Dona Didi morreu com mais de 80 anos e minha segunda mãe, hoje, é minha última tia carioca, que ainda tem muita lenha para queimar. Mas isso não me impede de tomar emprestado Dona Canô, sempre que a saudade aperta.

sábado

pausa musical



Descobri esse vídeo de Elis em um especial de uma emissora de TV alemã, realizado em 1972. Ela canta "Comunicação", de Edson Alencar/ Hélio Matheus, num cenário publicitário, repleto de "signos" (como se dizia na época) da comunicação global. Detalhe para o comprimento do vestido da moça, bem mais curto que o da aluna da Uniban. Ela canta essa mesma música num especial da TV Globo, um ano antes. Impossível não se apaixonar.



O argentino (nascido na Espanha e que vive nos EUA) Emilio Teubal dá um toque muito pessoal e jazzístico a "Loro", de Egberto Gismonti. Detalhe para o gato junto do piano. Gismonti compôs essa música em homenagem a Hermeto Paschoal.

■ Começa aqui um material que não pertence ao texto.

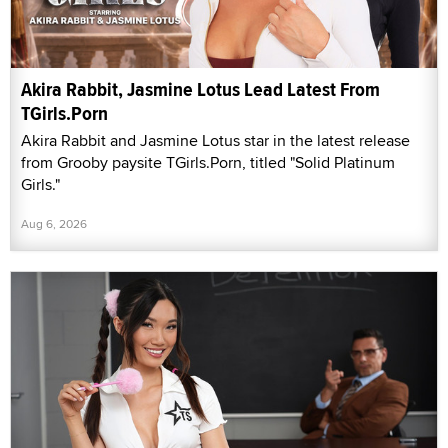
Akira Rabbit, Jasmine Lotus Lead Latest From
TGirls.Porn
Akira Rabbit and Jasmine Lotus star in the latest release
from Grooby paysite TGirls.Porn, titled "Solid Platinum
Girls."
Aug 6, 2026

Por Falar em Hermeto, o bruxo levou seus músicos para o Vale do Ribeira e interpreta uma sinfonia ecológica. Nada mais natural para quem já "tocou" porcos e sapos.  Apresentei a música de Hermeto para um jornalista suíço correspondente de uma revista alemã em São Paulo, entre os anos 80 e 90, e ele se apaixonou. Sempre que ele vinha à minha casa, ficavámos ouvindo Hermeto, Egberto Gismonti, Patativa do Assaré.

quinta-feira

pedra brilhante escurece o país

Os 19.430 habitantes de Itaberá (pedra brilhante em tupi) foram dormir na noite de terça-feira, em meio a uma forte chuva que atingia a região, sem saber que, quando desligaram o interruptor, quase todo o país estava às escuras, procurando uma vela em alguma gaveta repleta de contas velhas, cartões de visita, receitas médicas e pó de algum cupim faminto.

Como dificilmente a grande imprensa vai se dar ao trabalho de visitar a cidade, vou adiantar um pouco do que descobri, apenas nessa viagem imóvel pelo Google.

Itaberá fica no meio de um vale, banhada por dois rios (o Taquari e o Verde), a 318 km de São Paulo. Fotos aéreas, que enfeitam o site da prefeitura, mostram uma cidade cuja área urbana vai aos poucos se esparramando. O vale foi aparado pelos tratores dos proprietários rurais, deixando listras horizontais e verticais na terra, sinais de plantio.

O povoamento das terras entre os dois rios começou, segundo o site Citybrazil, no fim do século XVII, em decorrência da migração de habitantes de áreas de mineração ou de produção do açúcar. “Mas foi a chegada dos mineiros José Rodrigues Simões, Francisco Antônio da Silva e Antônio Joaquim Diniz, que, em 1862, doaram gleba para formação de um patrimônio, na elevação entre os córregos da Água Limpa e Lavapés, afluentes da margem esquerda do ribeirão das Lavrinhas”.

“No local, foi erguida a capela de Nossa Senhora da Conceição de Lavrinhas, na antiga Vila de São João Batista do Rio Verde (atual Município de Itaporanga). Em 1914, a antiga capela foi demolida, dando lugar à igreja Matriz de hoje. Em março de 1871 foi elevada à freguesia e incorporada à Vila de Itapeva da Faxina, passando a Município (Vila) em abril de 1891, com o nome simplificado para Lavrinha, que em 1905 foi denominada Itaberá.

As fotos aéreas mostram uma cidade com pouca área verde no espaço urbano, a igreja matriz e dois campos de futebol, com grama bem cuidada. Não sei se a cidade tem uma avenida Getúlio Vargas, como quase todas cidades brasileiras, mas tem um motivo de orgulho, a bela modelo Renata Bonjesus, uma leonina de 22 anos, cujo sonho é conhecer o Vietnã. Ah, ela também é corintiana.

quarta-feira

à meia luz


Equipamento de segurança: belo desenho de Sapoleka

O que nos conforta diante de uma catástrofe é saber que estamos preparados para enfrentá-la. Inveja, mau-olhado, quebranti? Galho de arruda atrás da orelha. Noé foi o primeiro a sentir essa sensação de alívio quando, obedecendo ordens superiores, construiu sua arca. Só em alto-mar e com uma tripulação inusitada é que respirou aliviado, mesmo estando com as mãos calejadas.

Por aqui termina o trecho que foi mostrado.